First of all, I’m terrified that the music that defined my formative years has entered into the category of what once upon a time would have been played on the “classic” or “oldies” station. This was, of course, inevitable with the whole unceasing march of time and all that. But still a wild thing to realize. Secondly, I absolutely love the retronymic of “Indie Sleaze” for the kind of hazed out, dance-adjacent rock and roll that mostly emanated from New York and London around the turn of the millennium.
One thing I love about the genre was it felt like there was still a real sense of danger to the music of that time. Not the type of danger you get from genres that laud violence like gangsta rap or hardcore, or the spooky evil of black metal or the far reaches of psychedelic music, but that intersection of pop songwriting with a kind of art-damaged inventiveness led to a real danger of there being a lot of clumsily weird songs on a record.
For every effortlessly cool song like the Yeah Yeah Yeahs’ “Maps” there is a song that only worked within the PBR-soaked confines of the era like MGMT’s “Kids” who’s childlike synth line borders on the absurd and is only rescued by the candy-sweet vocal hook that follows it. These were bands that were trying to write pop music outside of the existing pop-structure machine. They were bands trying to write beats. They brought the messy experimentation and pretension of 20-somethings playing at art-gallery cool into the proto-internet limelight. And they left these awkward artifacts for everyone to view, even with the rose-colored glasses of middle-aged hindsight, a gentle reminder of the fumbling progress of our rakish youth.
Pin - Yeah Yeah Yeahs
I honestly forgot how awful this album art is. Karen O. and the Yeah Yeah Yeahs polished up their sound on later records, but there’s something endearing about the blown out vocals, the teetering drums and general silliness of the proto-metal riff with Karen singing “doot-doot-doot-doot” over the chorus that makes this song hit the nostalgia button for me.
Hands Away - Interpol
Recently I saw an article that was cataloguing some of Pitchfork’s most infamous reviews from the period before they became the slick media machine they are today. I’m not sure if their review of Interpol frontman Paul Banks’ first solo record was on there, but I vividly remember reading the scathing rant with a mixture of horror and schadenfreude-tinged glee as one of my heroes got taken down a peg: “…there is no effort, vision, or craft in this music. The title and artwork were more than enough; the mp3s don’t even need to exist.”

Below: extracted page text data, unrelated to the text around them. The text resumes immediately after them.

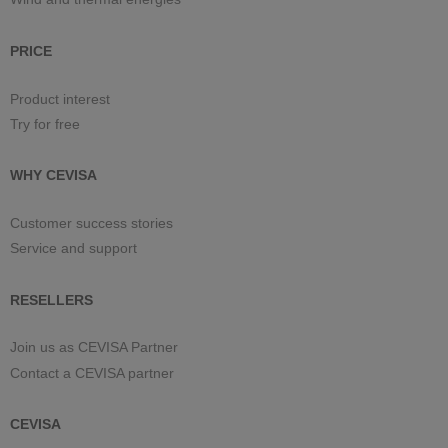
PRICE
Product interest
Try for free
WHY CEVISA
Customer success stories
Service and support
RESELLERS
Join us as CEVISA Partner
Contact a CEVISA partner
CEVISA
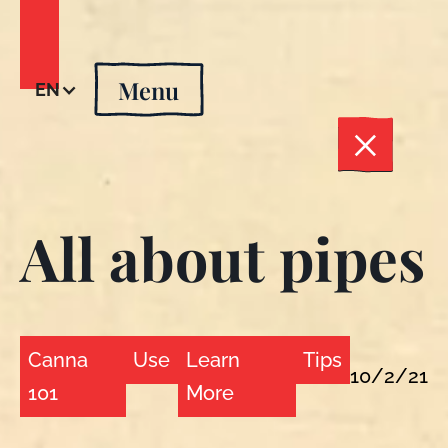
Menu
EN
All about pipes
Canna
Use
Learn
Tips
10/2/21
101
More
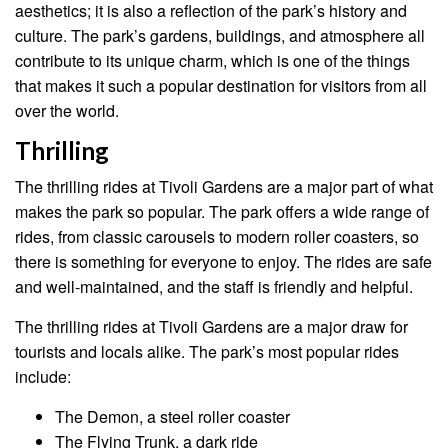
aesthetics; it is also a reflection of the park’s history and
culture. The park’s gardens, buildings, and atmosphere all
contribute to its unique charm, which is one of the things
that makes it such a popular destination for visitors from all
over the world.
Thrilling
The thrilling rides at Tivoli Gardens are a major part of what
makes the park so popular. The park offers a wide range of
rides, from classic carousels to modern roller coasters, so
there is something for everyone to enjoy. The rides are safe
and well-maintained, and the staff is friendly and helpful.
The thrilling rides at Tivoli Gardens are a major draw for
tourists and locals alike. The park’s most popular rides
include:
The Demon, a steel roller coaster
The Flying Trunk, a dark ride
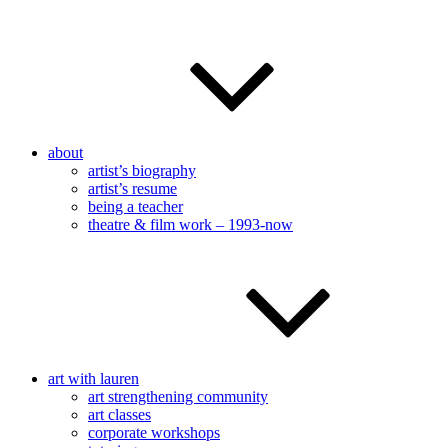
about
artist’s biography
artist’s resume
being a teacher
theatre & film work – 1993-now
art with lauren
art strengthening community
art classes
corporate workshops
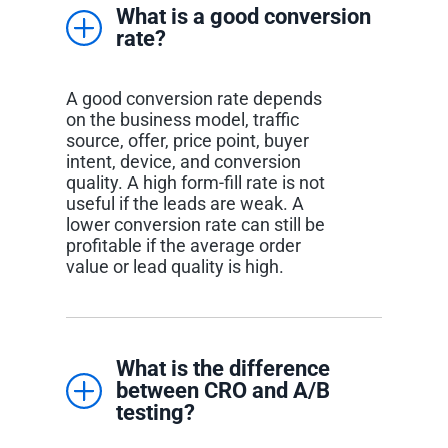
What is a good conversion
rate?
A good conversion rate depends
on the business model, traffic
source, offer, price point, buyer
intent, device, and conversion
quality. A high form-fill rate is not
useful if the leads are weak. A
lower conversion rate can still be
profitable if the average order
value or lead quality is high.
What is the difference
between CRO and A/B
testing?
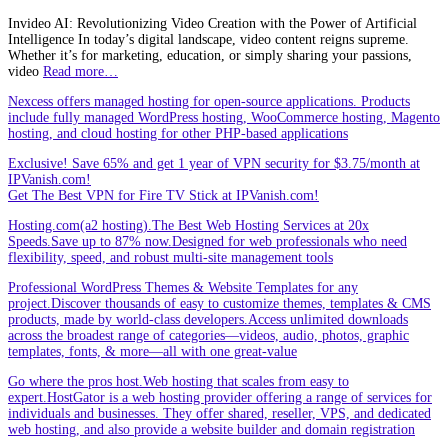
Invideo AI: Revolutionizing Video Creation with the Power of Artificial
Intelligence In today’s digital landscape, video content reigns supreme.
Whether it’s for marketing, education, or simply sharing your passions,
video
Read more…
Nexcess offers managed hosting for open-source applications. Products
include fully managed WordPress hosting, WooCommerce hosting, Magento
hosting, and cloud hosting for other PHP-based applications
Exclusive! Save 65% and get 1 year of VPN security for $3.75/month at
IPVanish.com!
Get The Best VPN for Fire TV Stick at IPVanish.com!
Hosting.com(a2 hosting).The Best Web Hosting Services at 20x
Speeds.Save up to 87% now.Designed for web professionals who need
flexibility, speed, and robust multi-site management tools
Professional WordPress Themes & Website Templates for any
project.Discover thousands of easy to customize themes, templates & CMS
products, made by world-class developers.Access unlimited downloads
across the broadest range of categories—videos, audio, photos, graphic
templates, fonts, & more—all with one great-value
Go where the pros host.Web hosting that scales from easy to
expert.HostGator is a web hosting provider offering a range of services for
individuals and businesses. They offer shared, reseller, VPS, and dedicated
web hosting, and also provide a website builder and domain registration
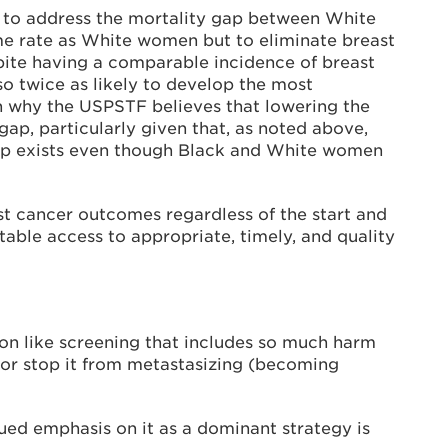
s to address the mortality gap between White
me rate as White women but to eliminate breast
pite having a comparable incidence of breast
o twice as likely to develop the most
n why the USPSTF believes that lowering the
gap, particularly given that, as noted above,
gap exists even though Black and White women
st cancer outcomes regardless of the start and
itable access to appropriate, timely, and quality
tion like screening that includes so much harm
 or stop it from metastasizing (becoming
ed emphasis on it as a dominant strategy is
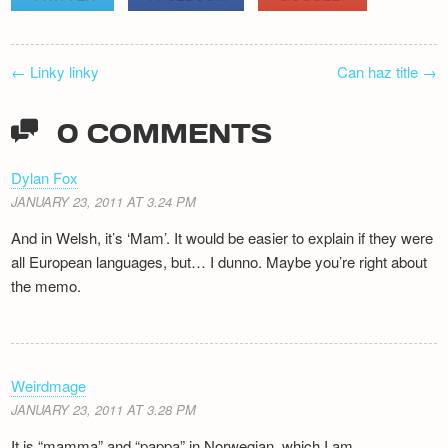
POST
←
Linky linky
Can haz title
→
NAVIGATION
0 COMMENTS
Dylan Fox
JANUARY 23, 2011 AT 3.24 PM
And in Welsh, it’s ‘Mam’. It would be easier to explain if they were
all European languages, but… I dunno. Maybe you’re right about
the memo.
Weirdmage
JANUARY 23, 2011 AT 3.28 PM
It is “mamma” and “pappa” in Norwegian, which I am.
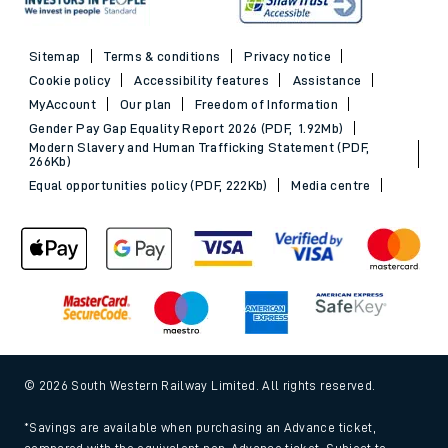
Sitemap
Terms & conditions
Privacy notice
Cookie policy
Accessibility features
Assistance
MyAccount
Our plan
Freedom of Information
Gender Pay Gap Equality Report 2026 (PDF, 1.92Mb)
Modern Slavery and Human Trafficking Statement (PDF,
266Kb)
Equal opportunities policy (PDF, 222Kb)
Media centre
© 2026 South Western Railway Limited. All rights reserved.
*Savings are available when purchasing an Advance ticket,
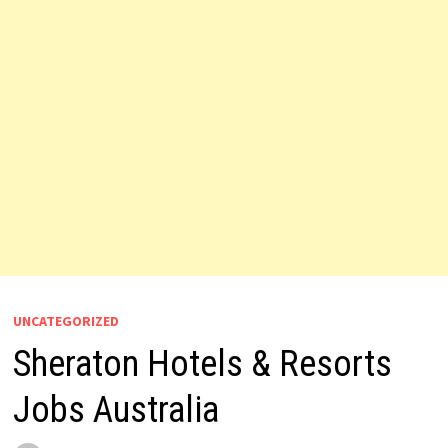
UNCATEGORIZED
Sheraton Hotels & Resorts
Jobs Australia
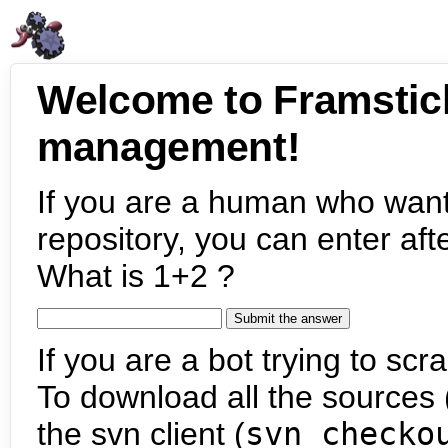
Welcome to Framstic
management!
If you are a human who want
repository, you can enter aft
What is 1+2 ?
If you are a bot trying to scra
To download all the sources (
the svn client (
svn checko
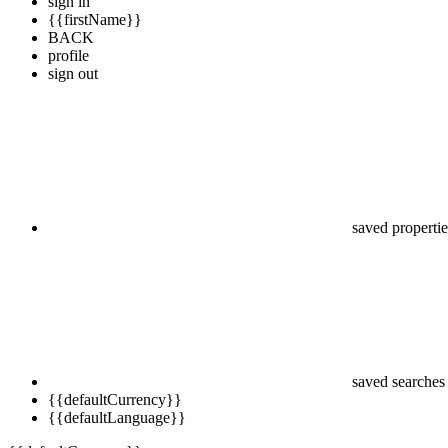
sign in
{{firstName}}
BACK
profile
sign out
saved propertie
saved searches
{{defaultCurrency}}
{{defaultLanguage}}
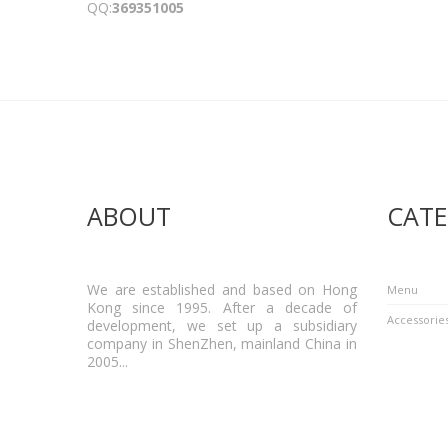
QQ:
369351005
ABOUT
CATE
We are established and based on Hong
Menu
Kong since 1995. After a decade of
Accessorie
development, we set up a subsidiary
company in ShenZhen, mainland China in
2005...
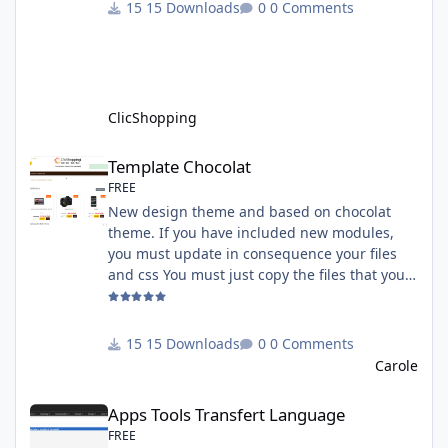
must have an account on Paypal. Important
15 Downloads
0 Comments
Note : To use this app you have paypal apps
installed. Copy the apps_payment_paypal.json
into ClicShopping/Work/Cache/Github licence
: GPL 2 - MIT All informations about the
ClicShopp
ClicShopping
Template Chocolat
Template Chocolat
FREE
New design theme and based on chocolat
theme. If you have included new modules,
you must update in consequence your files
and css You must just copy the files that you
want change inside the template chocolat
directory. This module contains - The
language files in English and French - The css
15 Downloads
0 Comments
file in French and English - The module Via
Carole
the installation system administration
Apps Tools Transfert Language
ClicShopping Technical Prerequisites: None
Apps Tools Transfert Language
License : GPL 2 - MIT French/ English
FREE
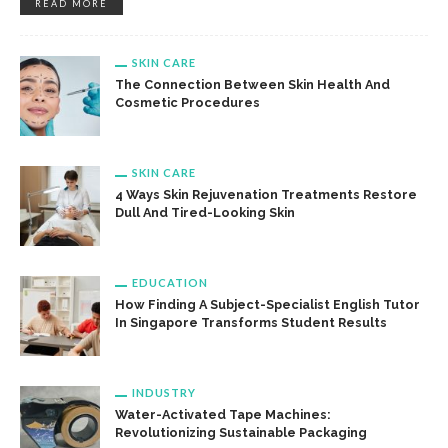
READ MORE
SKIN CARE
The Connection Between Skin Health And
Cosmetic Procedures
SKIN CARE
4 Ways Skin Rejuvenation Treatments Restore
Dull And Tired-Looking Skin
EDUCATION
How Finding A Subject-Specialist English Tutor
In Singapore Transforms Student Results
INDUSTRY
Water-Activated Tape Machines:
Revolutionizing Sustainable Packaging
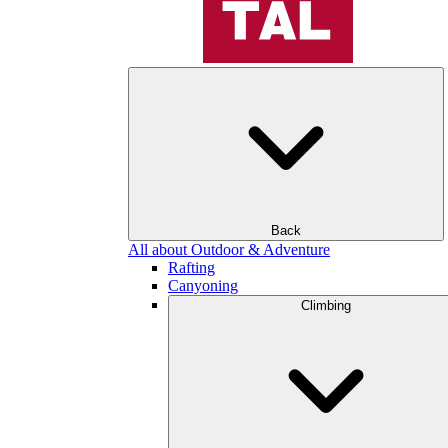
Back
All about Outdoor & Adventure
Rafting
Canyoning
Climbing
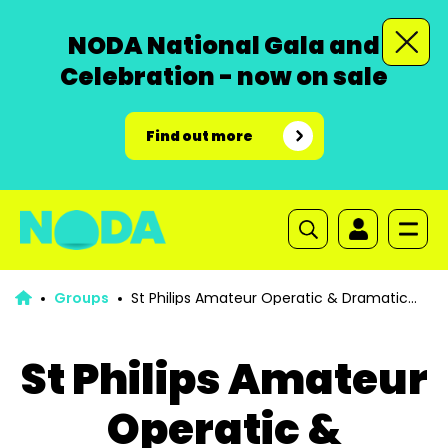
NODA National Gala and
Celebration - now on sale
Find out more
Groups
St Philips Amateur Operatic & Dramatic
Society Bolton
St Philips Amateur
Operatic &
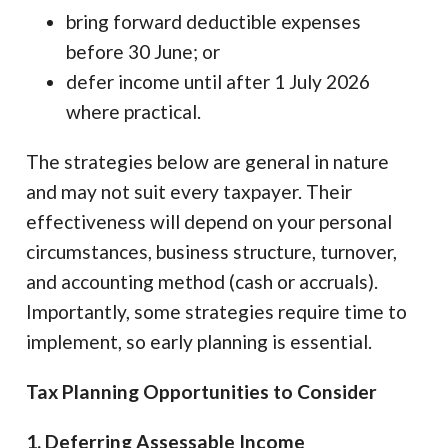
bring forward deductible expenses
before 30 June; or
defer income until after 1 July 2026
where practical.
The strategies below are general in nature
and may not suit every taxpayer. Their
effectiveness will depend on your personal
circumstances, business structure, turnover,
and accounting method (cash or accruals).
Importantly, some strategies require time to
implement, so early planning is essential.
Tax Planning Opportunities to Consider
1. Deferring Assessable Income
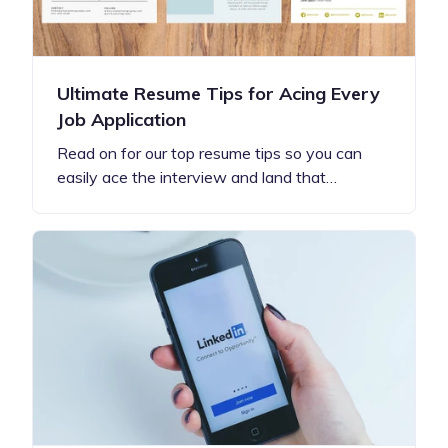
Ultimate Resume Tips for Acing Every
Job Application
Read on for our top resume tips so you can
easily ace the interview and land that…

Banks, though, was never one to shy away from an experiment just because it might go poorly. Lyrically he’s turned out some really beautiful lines but also wrote, “Her stories are boring and stuff/she’s always calling my bluff” and “The subway is a porno.” Interpol always succeeded on the ethereally cool post-punk influenced songs alongside Banks’ best Ian Curtis impression. Nowhere is that more apparent than this song which slowly builds a reverb-drenched wave of sound while Banks peppers in lyrics including maybe his most insane couplet:
“Serve it up, don't wait
Let's see about this ham”
(Fun fact, on the Genius lyrics for this song there is one single annotation for the whole song which reads, simply, “what the hell is he talking about?”)
That’s it for today. Thanks for listening.